By Bhavik Patel
Gold prices are consolidating and has so far ignored hawkish comments from Federal Reserve Chair Jerome Powell. Market came back into its tight trading range after touching $2000 at the start of the week. But strong US Treasury yield which is inching towards 3% is creating headwinds for gold. Powell said that a half-point interest rate increase will be “on the table” when the Fed meets in May, adding it would be appropriate to “be moving a little more quickly”. This is negative for gold but the market remains unfazed by the comment as participants have already factored 50 bps rate hike in May.

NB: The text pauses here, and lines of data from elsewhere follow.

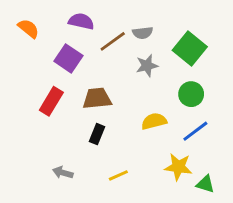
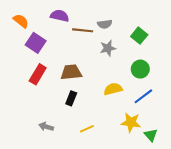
brown line: (113, 41) -> (83, 30), turned 42
green square: (190, 48) -> (139, 36), size x0.7
purple square: (68, 58) -> (36, 43), moved
green triangle: (205, 184) -> (151, 135), turned 32

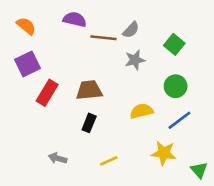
gray semicircle: (105, 24) -> (131, 30), turned -40
purple square: (36, 43) -> (27, 64), moved, turned 30
green triangle: (151, 135) -> (199, 170), moved

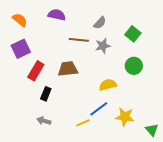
brown line: (103, 38) -> (79, 40), moved
blue line: (179, 120) -> (99, 109), moved
black rectangle: (89, 123) -> (46, 94), moved

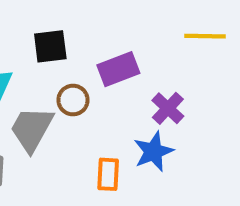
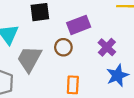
brown circle: (73, 100) -> (63, 47), moved
blue star: (153, 152) -> (117, 75), moved

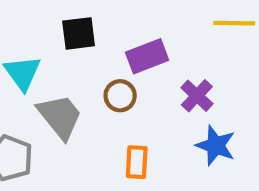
gray trapezoid: (29, 59) -> (60, 116), turned 112
blue star: (117, 75) -> (216, 146), turned -30

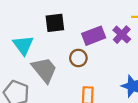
purple cross: (197, 96) -> (122, 35), moved

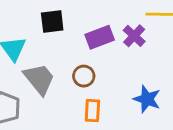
brown circle: (78, 58) -> (84, 76), moved

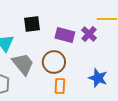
purple rectangle: (100, 37) -> (65, 35), turned 36
brown circle: (84, 76) -> (54, 62), size x1.5

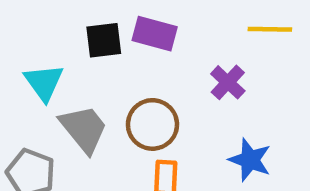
purple cross: (89, 34) -> (228, 82), moved
purple rectangle: (65, 35) -> (155, 34), moved

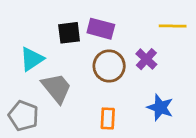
cyan triangle: (44, 82) -> (32, 59), turned 32
brown circle: (152, 124) -> (109, 66), moved

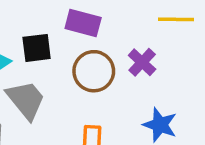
black square: (69, 33) -> (37, 48), moved

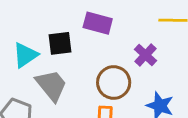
brown circle: (94, 71) -> (114, 82), moved

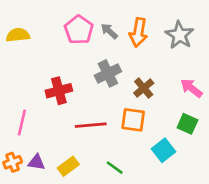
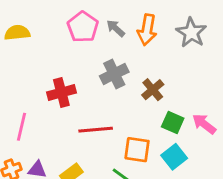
pink arrow: (191, 88) -> (204, 124), moved
orange square: (133, 120) -> (137, 150), moved
green square: (187, 124) -> (173, 122), moved

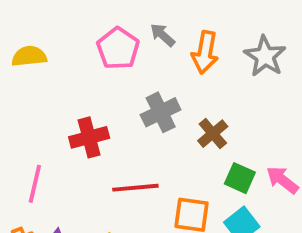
gray arrow: (116, 28) -> (163, 35), moved

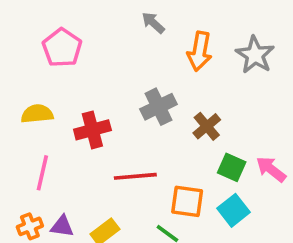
gray arrow: (163, 35) -> (153, 23), moved
pink pentagon: (118, 48) -> (62, 48), moved
yellow semicircle: (29, 56) -> (37, 114), moved

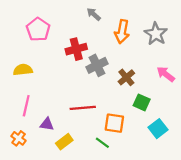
red cross: (92, 130) -> (76, 49), moved
pink arrow: (271, 169) -> (166, 74), moved
cyan square: (234, 210) -> (158, 129), moved
orange cross: (30, 226) -> (19, 138), turned -32
purple triangle: (62, 226) -> (47, 124), moved

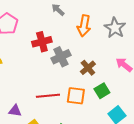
green square: (142, 102) -> (102, 91), turned 35
orange square: (114, 123) -> (76, 96), moved

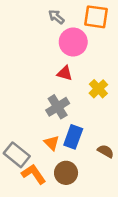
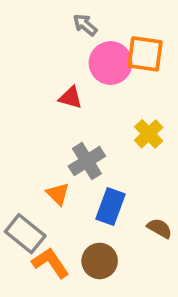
orange square: (96, 17) -> (145, 54), moved
red triangle: (65, 73) -> (71, 98), moved
orange triangle: (52, 143) -> (58, 194), moved

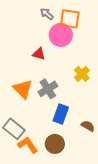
orange square: (145, 54) -> (70, 19), moved
orange triangle: (58, 194) -> (23, 89), moved, size x1.5

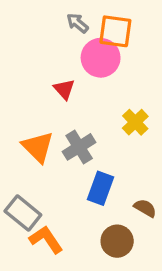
red triangle: (39, 54) -> (64, 89), turned 32
brown circle: (55, 144) -> (117, 241), moved

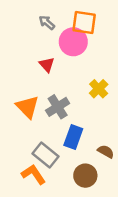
gray arrow: (77, 23) -> (47, 22), moved
gray rectangle: (23, 213) -> (46, 155), moved

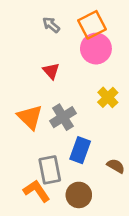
orange square: (84, 22) -> (92, 25), turned -35
pink circle: (73, 42) -> (96, 49), moved
gray rectangle: (46, 155) -> (50, 170), turned 40
brown circle: (85, 176) -> (79, 195), moved

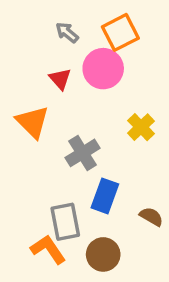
pink circle: (96, 49) -> (103, 69), moved
red triangle: (51, 71) -> (60, 79), moved
orange triangle: (30, 117) -> (33, 122), moved

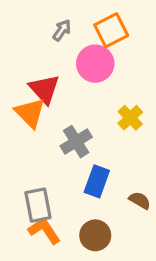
gray arrow: (67, 32) -> (62, 30), turned 85
red triangle: (60, 79) -> (44, 89), moved, size x1.5
gray rectangle: (65, 222) -> (38, 205), moved

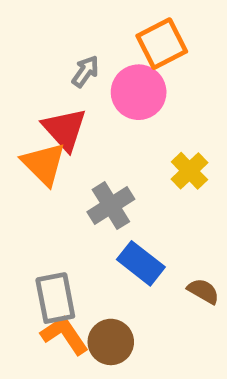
gray arrow: (62, 30) -> (85, 71), moved
blue rectangle: (97, 181) -> (141, 263), turned -72
brown circle: (95, 235) -> (111, 342), moved

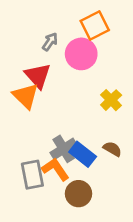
gray cross: (111, 206) -> (64, 149), moved
brown semicircle: (203, 291) -> (112, 149), moved
orange L-shape: (65, 335) -> (55, 169), moved
brown circle: (111, 342) -> (78, 194), moved

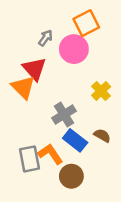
gray cross: (64, 149) -> (64, 114), moved

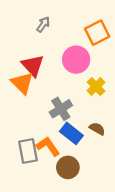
orange square: (86, 23) -> (97, 33), moved
gray arrow: (45, 38) -> (43, 24), moved
pink circle: (74, 49) -> (76, 60), moved

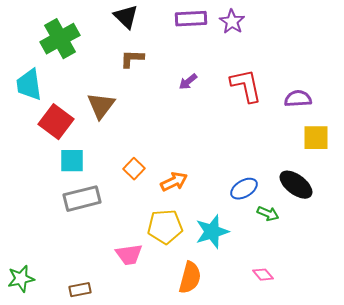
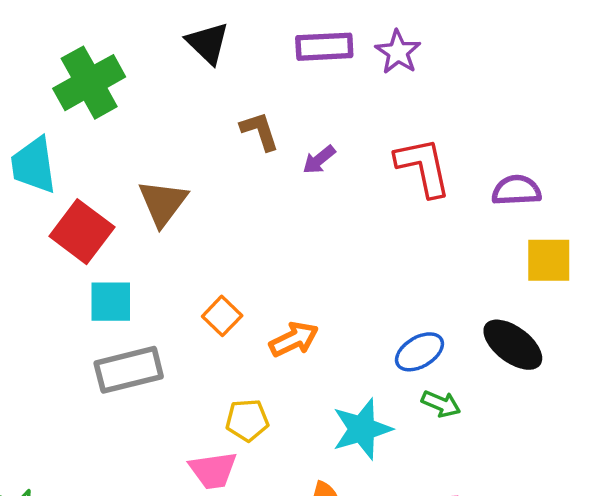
brown L-shape: (132, 59) -> (260, 131), moved, turned 70
green arrow: (268, 214) -> (441, 404), moved
yellow pentagon: (165, 227) -> (247, 420), moved, size x0.7

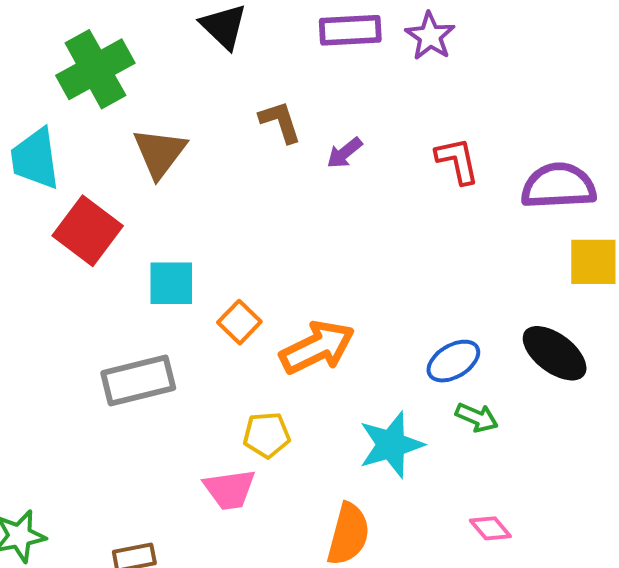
red L-shape: (423, 167) -> (457, 161), size x0.7
purple semicircle: (516, 190) -> (558, 186), size x1.4
brown triangle: (163, 203) -> (160, 153), moved
cyan square: (111, 302) -> (171, 283), moved
orange arrow: (294, 339) -> (317, 347), size x1.4

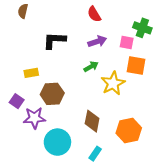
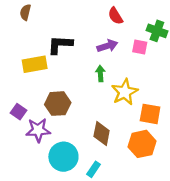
red semicircle: (94, 14) -> (115, 16), moved
orange square: (136, 66) -> (150, 114), moved
green arrow: (91, 67) -> (100, 74), turned -64
yellow rectangle: (31, 73) -> (35, 64), moved, size x1.5
cyan rectangle: (95, 154) -> (93, 169), moved

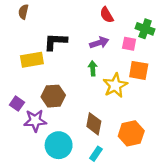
orange square: (150, 114) -> (139, 70), moved
cyan rectangle: (93, 169) -> (96, 154), moved

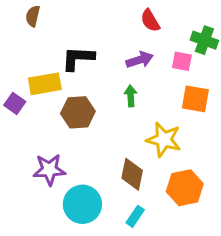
yellow star: (115, 85) -> (164, 140), moved, turned -30
brown hexagon: (53, 96) -> (78, 112), moved
purple square: (17, 104) -> (15, 103), moved

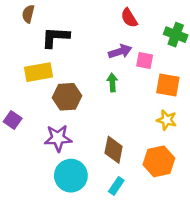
black L-shape: (78, 58) -> (55, 37), moved
pink square: (182, 61) -> (145, 60), moved
purple square: (15, 103) -> (13, 120), moved
yellow star: (164, 140) -> (167, 120), moved, size x0.7
purple star: (49, 170) -> (58, 138), moved

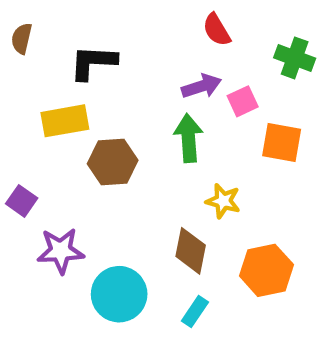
brown semicircle: (28, 14) -> (22, 38), moved
pink square: (145, 60) -> (243, 101), turned -36
green arrow: (112, 82) -> (188, 138), size x1.5
yellow star: (167, 120) -> (223, 201), moved
purple star: (58, 138) -> (61, 251), moved

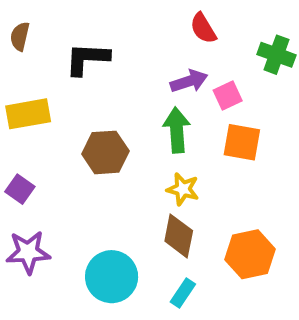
yellow rectangle: (65, 121) -> (28, 114), moved
orange square: (282, 142) -> (242, 142), moved
yellow star: (223, 201) -> (183, 189), moved
purple star: (61, 251) -> (28, 252), moved

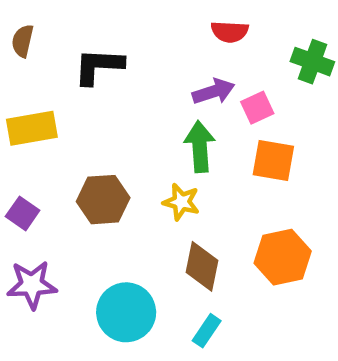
red semicircle: (203, 28) -> (230, 32), turned -56
brown hexagon: (105, 152) -> (103, 200), moved
yellow star: (183, 189) -> (181, 202), moved
orange hexagon: (250, 254) -> (283, 257), moved

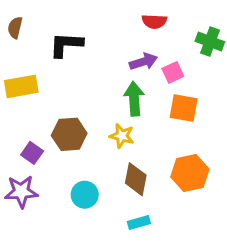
purple square: (23, 213) -> (32, 153), moved
cyan circle: (126, 312) -> (85, 195), moved, size x0.7
cyan rectangle: (207, 331) -> (139, 223), turned 40

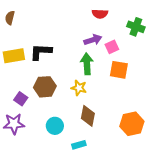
black L-shape: (66, 45) -> (41, 52), moved
orange hexagon: (190, 173) -> (132, 124), moved
cyan rectangle: (139, 223) -> (79, 145), moved

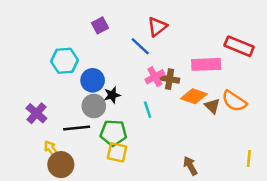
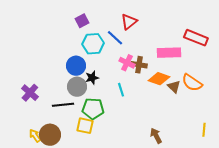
cyan hexagon: (65, 61) -> (93, 44), moved
pink cross: (155, 77) -> (127, 63), turned -35
yellow arrow: (51, 149) -> (35, 136), moved
yellow square: (117, 152) -> (85, 126), moved

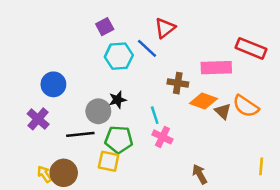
pink cross: (127, 63) -> (162, 137), moved
blue circle: (76, 66) -> (53, 84), moved

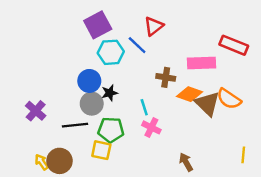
purple square: (105, 27) -> (98, 25), size x1.6
blue circle: (53, 84) -> (89, 81), moved
brown triangle: (223, 111) -> (207, 104), size x1.6

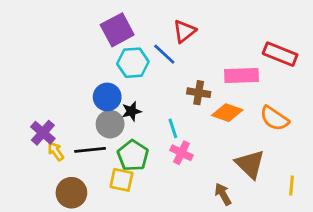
brown triangle: (207, 104) -> (250, 164), moved
green pentagon: (111, 130) -> (133, 156), turned 30
yellow arrow: (42, 162) -> (56, 151), moved

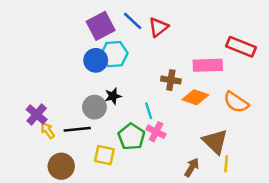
blue line: (164, 54) -> (133, 21), moved
blue circle: (107, 97) -> (96, 60), moved
green pentagon: (133, 156) -> (131, 137), moved
yellow line: (292, 186) -> (226, 164), moved
brown arrow: (223, 194) -> (192, 167), turned 60

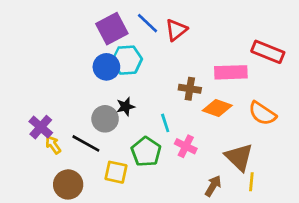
black line: (77, 129) -> (86, 143), turned 35
pink cross: (156, 132) -> (186, 146), moved

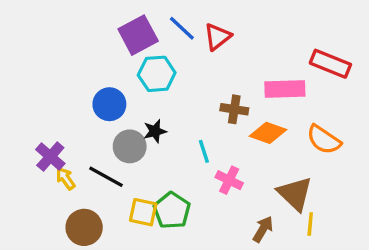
blue circle: (106, 67) -> (109, 104), moved
green pentagon: (146, 152) -> (172, 211), moved

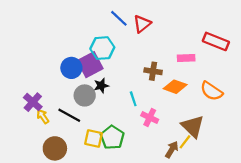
purple square: (138, 35) -> (90, 65), moved
pink rectangle: (285, 89) -> (186, 58), size x0.7
yellow line: (310, 224) -> (185, 142), moved, turned 32

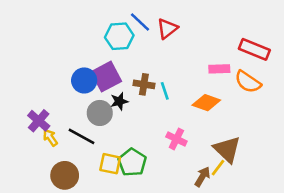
cyan hexagon: (102, 48) -> (119, 36), moved
brown cross: (153, 71) -> (144, 84), moved
orange semicircle: (211, 91) -> (248, 82), moved
cyan line: (133, 99) -> (165, 91), moved

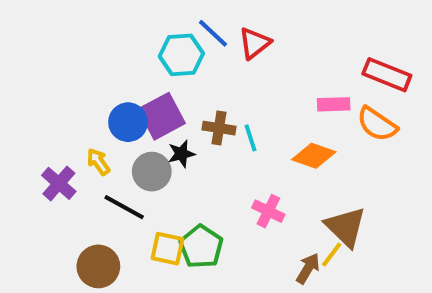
yellow arrow: (50, 138) -> (98, 162), moved

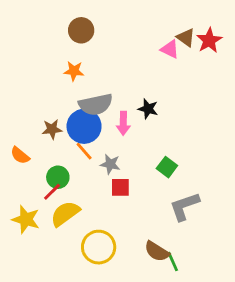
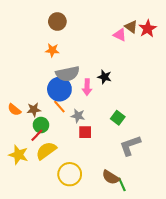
brown star: (52, 129) -> (34, 110), moved

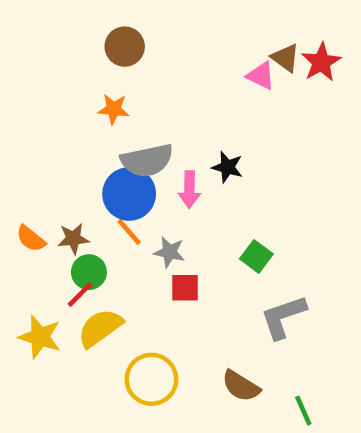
green line: (122, 184) -> (303, 411), moved

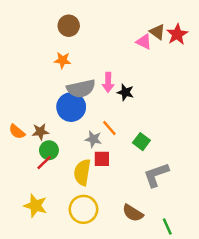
pink arrow: (189, 189) -> (108, 82), moved
orange line: (129, 232) -> (109, 128), moved
yellow semicircle: (100, 328) -> (82, 172), moved, turned -45
yellow star: (40, 337) -> (35, 206), moved

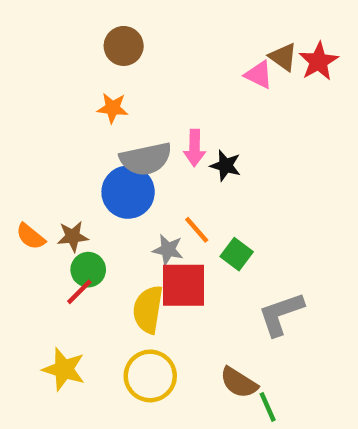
green square: (141, 142) -> (237, 254), moved
red square: (102, 159) -> (183, 285), size x1.6
green line: (167, 227) -> (268, 407), moved

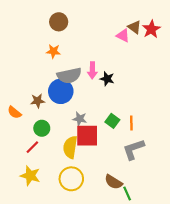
orange line: (197, 230) -> (131, 123), moved, turned 40
brown star: (73, 236) -> (38, 101), moved
red line: (79, 292) -> (32, 147), moved

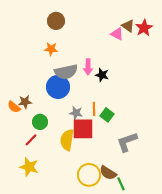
brown star: (38, 101) -> (25, 102), moved
orange line: (131, 123) -> (94, 109), moved
yellow circle: (71, 179) -> (89, 175), moved

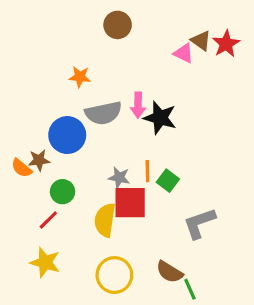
brown circle: (56, 21) -> (118, 25), moved
black star: (102, 75) -> (160, 118), size x1.5
blue circle: (58, 87) -> (67, 135), moved
yellow circle: (89, 175) -> (114, 275), moved

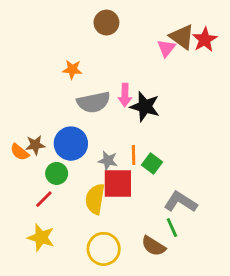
brown triangle: (201, 41) -> (182, 37), size x1.4
pink triangle: (184, 53) -> (166, 48), turned 42
blue circle: (67, 135) -> (71, 144), moved
gray L-shape: (199, 223) -> (180, 202), turned 52
green line: (190, 289) -> (172, 228), moved

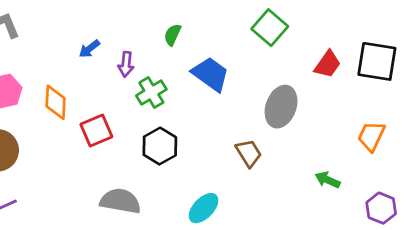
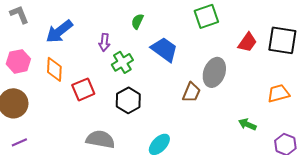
green square: (270, 28) -> (206, 16), turned 30
blue arrow: (89, 49) -> (59, 31), moved, size x1.8
orange trapezoid: (371, 136) -> (278, 93), turned 50
brown trapezoid: (249, 153) -> (191, 92), moved, turned 55

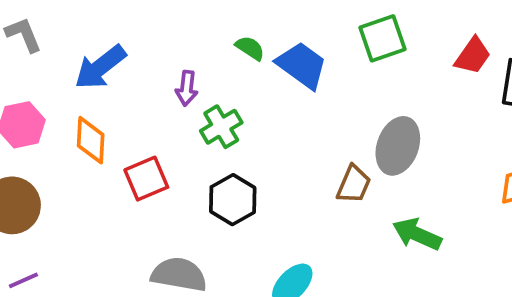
green semicircle: (137, 21) -> (250, 48), turned 98
red trapezoid: (247, 42) -> (473, 56), moved
blue trapezoid: (164, 49) -> (302, 65), moved
green arrow: (247, 124) -> (417, 234), moved, size x1.4

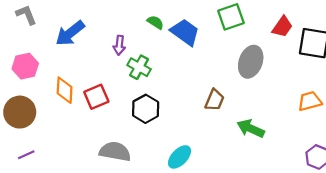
green cross: (221, 127) -> (139, 67), turned -30
orange diamond: (91, 140) -> (65, 90), moved
gray ellipse: (398, 146) -> (251, 62), moved

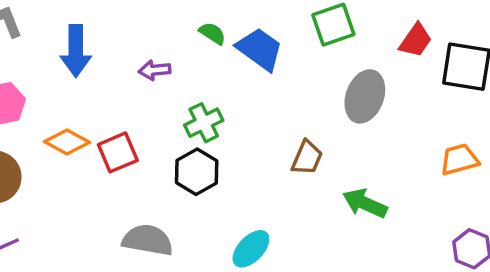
blue arrow: (70, 33) -> (76, 51), turned -52
purple arrow: (119, 45) -> (155, 70), turned 78
green cross: (139, 67) -> (204, 123), moved, turned 35
orange diamond: (65, 90) -> (67, 142), turned -64

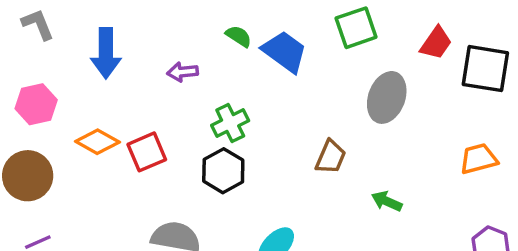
green arrow: (365, 203) -> (387, 201), size x0.7

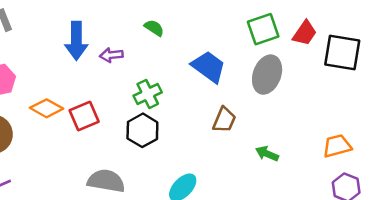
green square: (356, 28) -> (263, 29), moved
blue trapezoid: (285, 52) -> (209, 67), moved
blue arrow: (106, 53) -> (76, 41), moved
orange trapezoid: (479, 159) -> (337, 146), moved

Helping gold is the fact that the U.S. dollar didn’t find much traction as the Federal Reserve’s monetary policy stance is a stark difference compared to the European Central Bank’s trajectory. ECB President Christine Lagarde, reiterated Europe’s more patient stance even as the region faces rising downside risks to the economy and upside inflation pressures.
The key theme for precious metals will remain Russia’s invasion of Ukraine, high inflation, economic growth concerns, and the upcoming interest rate hikes by central banks. Demand for gold has been increasing against rising inflation as we have seen healthy growth in the jewellery sector and inflows by Gold ETFs. The $1900 is good support for gold and any breach below that would push the outlook into a negative trend.
Near term charts have started showing signs of weakness as prices are trading under the 200 day moving average. The 51000 is decent support for gold in MCX while $1905 continues to remain strong support in COMEX. Gold has given breakout from inverse head and shoulder chart pattern on hourly chart in MCX and has retraced to test the neckline. If prices break 52100 then the pattern validation will end.
Gold had moved from 52200 to 53600 after breakout from inverse head and shoulder pattern. Now gold is on a crossroads where if it trades above 53000, the upside momentum can continue till 54000 while breaching the level below 52100 would open doors for 51000. Upside remains limited on account of rising US Treasury yields and expectation of rate hike from the US. So we are neutral for next week and one can trade long above 53000 or short below 52000. There is no clear direction for gold as long as it is trading in the range of 52000-53000.
(Bhavik Patel is a commodity and currency analyst at Tradebull Securities. Views expressed are the author’s own. Please consult your financial advisor before investing.)